Wind energy, on the other hand, uses turbines to transform the kinetic energy
of air currents into mechanical power, which can then be converted into electricity.

Both solar and wind energy play a crucial role in reducing greenhouse gas emissions.
Governments around the world are investing heavily in renewable technologies
to achieve carbon neutrality by 2050.

However, renewable energy sources are intermittent. This is why new research
focuses on improving energy storage systems, such as lithium-ion and solid-state batteries.
---


### Interpreting the result

For the query:

> *What technologies are used to generate renewable energy?*

A typical retrieved passage might be:

```
Solar energy converts sunlight directly into electricity using photovoltaic cells.
Wind energy uses turbines to harness air currents and generate mechanical power.
Both technologies play a key role in reducing greenhouse gas emissions worldwide.
```

Notice it found the **semantically relevant** passage, even without exact keyword matching.

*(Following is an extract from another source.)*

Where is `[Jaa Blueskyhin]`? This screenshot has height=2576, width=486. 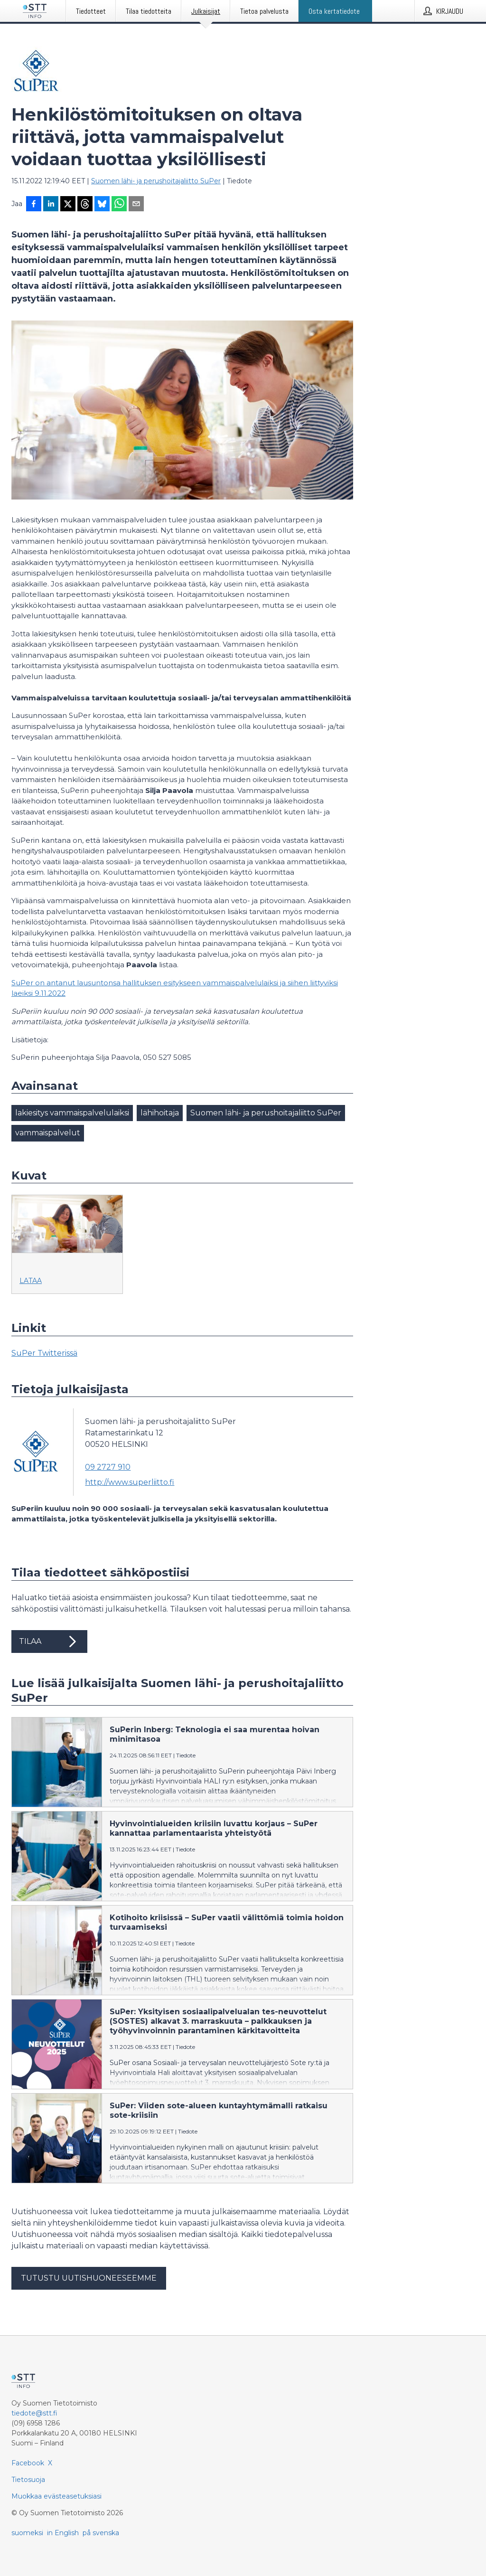 [Jaa Blueskyhin] is located at coordinates (102, 204).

## Why a Vector Store is useful

- **Semantic search:** Find what the text *means*, not only exact words.
- **Scale:** Handles thousands to millions of chunks.
- **Speed:** Optimized for vector similarity.
- **Use cases:**
  - Chatbots with document memory.
  - RAG (Retrieval-Augmented Generation) pipelines.
  - Internal search engines.
  - Knowledge analysis at scale.

## Summary

- Vector stores keep **embeddings** and support **fast semantic search**.
- The basic pipeline is: **load → split → embed → index → search**.
- You’ve built a tiny but complete retrieval flow using **Chroma**.

Next steps: wire this retrieval step into a **RAG** chain and feed retrieved chunks into an LLM prompt.